私が見たのは黒く光る翼の生えた白銀の生き物の姿だった




これは!まさかの!竜族の方ですね!




食い入る様にその姿を見つめていると私の目の前を通り過ぎ、私の後ろ側にふわりと着地しました。




『この竜の谷になんの様だ小娘』




頭に直接響く低くて威厳のある声に畏れるでも慄くこともなく、ユーフェミアは竜の鱗に釘付けで何一つ頭に入っていなかった。




(なにあの鱗!おっきいトカゲちゃんみたい!綺麗に並んだあの鱗1枚1枚舐めて数えたい)




じゅるり




とユーフェミアの涎の音だけが響く




『聞いているか小娘』




「……はっ!し、失礼致しました!私は竜の乙女として竜の谷を目指していましたユーフェミアと申します。」




『は?竜の乙女?』




「貴方様はこの谷に住んでいらっしゃる竜族の方でお間違いないでしょうか?」




『う、うむ。我がその谷に住んでいる竜の一頭だ』




その竜の返信を聞いてユーフェミアは華が咲く様な笑顔を浮かべた。




ユーフェミアはスカートを摘んでその場に跪く。




「初めまして旦那様、その鱗ぺろぺろさせて頂けませんか!!!!」




『は?!』




「失礼致しました、つい本音が、1度忘れて下さいませ。」




こほんと咳払いをして胡乱な目を向ける竜に改めて




「初めまして旦那様、私は貴方様の嫁になりにきましたの。末永くよろしくお願いします」




『はいい?!』




竜は口をぱかっと開けて呆けたように動かなくなっしまいました。最初の威厳はどこに行ってしまったのでしょうか…

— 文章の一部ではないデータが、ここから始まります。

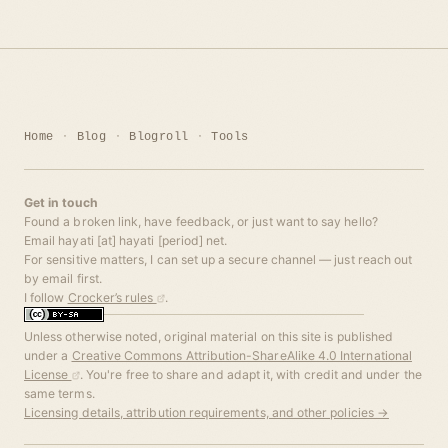
Home
Blog
Blogroll
Tools
Get in touch
Found a broken link, have feedback, or just want to say hello?
Email hayati [at] hayati [period] net.
For sensitive matters, I can set up a secure channel — just reach out
by email first.
I follow
Crocker’s rules
.
Unless otherwise noted, original material on this site is published
under a
Creative Commons Attribution-ShareAlike 4.0 International
License
. You're free to share and adapt it, with credit and under the
same terms.
Licensing details, attribution requirements, and other policies →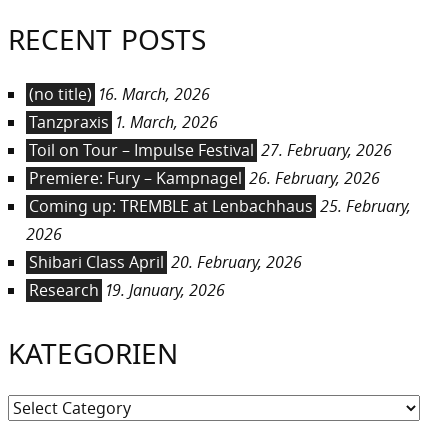
RECENT POSTS
(no title)
16. March, 2026
Tanzpraxis
1. March, 2026
Toil on Tour – Impulse Festival
27. February, 2026
Premiere: Fury – Kampnagel
26. February, 2026
Coming up: TREMBLE at Lenbachhaus
25. February,
2026
Shibari Class April
20. February, 2026
Research
19. January, 2026
KATEGORIEN
Kategorien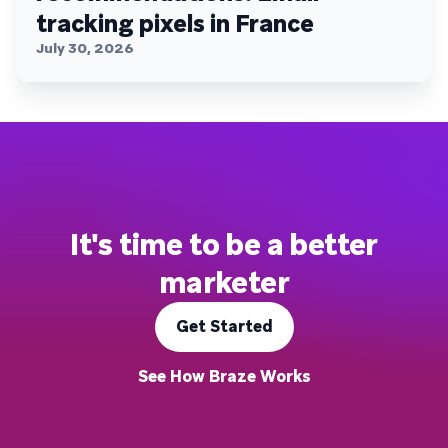
tracking pixels in France
July 30, 2026
It's time to be a better
marketer
Get Started
See How Braze Works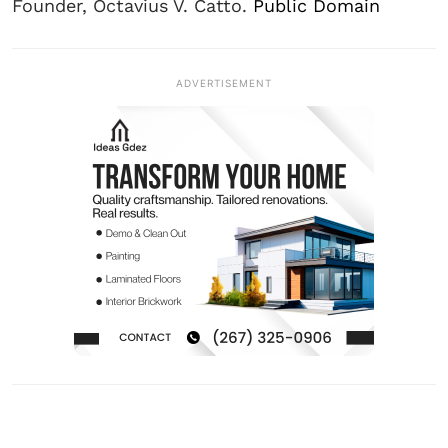
Founder, Octavius V. Catto.
Public Domain
ADVERTISEMENT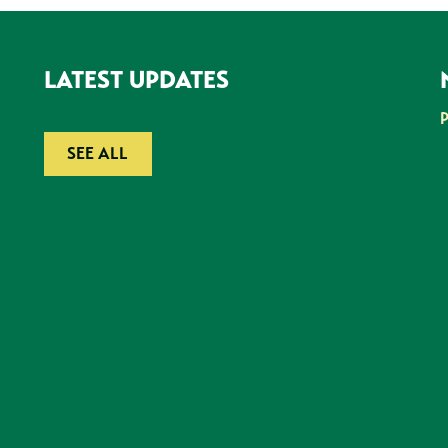
LATEST UPDATES
SEE ALL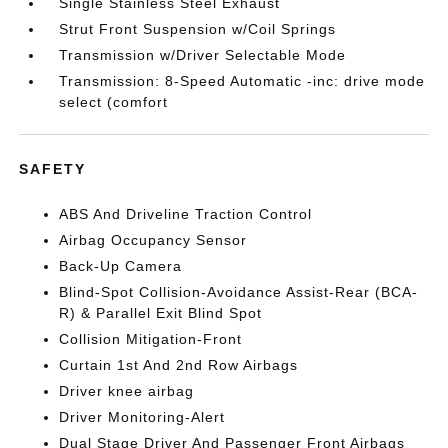
Single Stainless Steel Exhaust
Strut Front Suspension w/Coil Springs
Transmission w/Driver Selectable Mode
Transmission: 8-Speed Automatic -inc: drive mode
select (comfort
SAFETY
ABS And Driveline Traction Control
Airbag Occupancy Sensor
Back-Up Camera
Blind-Spot Collision-Avoidance Assist-Rear (BCA-
R) & Parallel Exit Blind Spot
Collision Mitigation-Front
Curtain 1st And 2nd Row Airbags
Driver knee airbag
Driver Monitoring-Alert
Dual Stage Driver And Passenger Front Airbags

というか、ヤモーと違って喋れるだけじゃなくて表情もかなり豊かな様です。




私はヤモーが何を伝えたいのかは愛でわかりますけどね?




そのヤモーはいつの間にやら私の肩の上に乗っていました。可愛い、いい子、舐めたい。




流石に人…竜前でしかも旦那様になるとはいえ初対面の方の目の前でヤモーをぺろぺろなんてしません、ええ、とてもしたいですが。我慢します。




変わりにこれでもかと言うぐらいもみもみなでなでしました、これはこれで幸せです。




そうしている間旦那様は固まったままピクリとも動きませんでした。




「あの、旦那様?大丈夫ですか?」




そっと旦那様声を掛けつつ近付いて丁度目の前にあった旦那様の後脚をそっとお触りさせて頂きました。




さわさわさわさわさわさわさわさわさわさわさわさわさわさわさわ




ヤモーとはまた違うかなり硬質な鱗の質感と弾力、なのに掌に伝わる人肌より暖かい温もりにユーフェミアはうっとりして夢中で撫で回す。




ちらりと竜の頭の方を見ると未だに固まって動きそうにないことを確認して、ユーフェミアはそっと竜のお腹側に顔を近づけて




ぺろり




とひと舐めをしてみた。すると




『うわあああああああ!!!!!』




と。低くて威厳の全くない声が頭に直接響いた。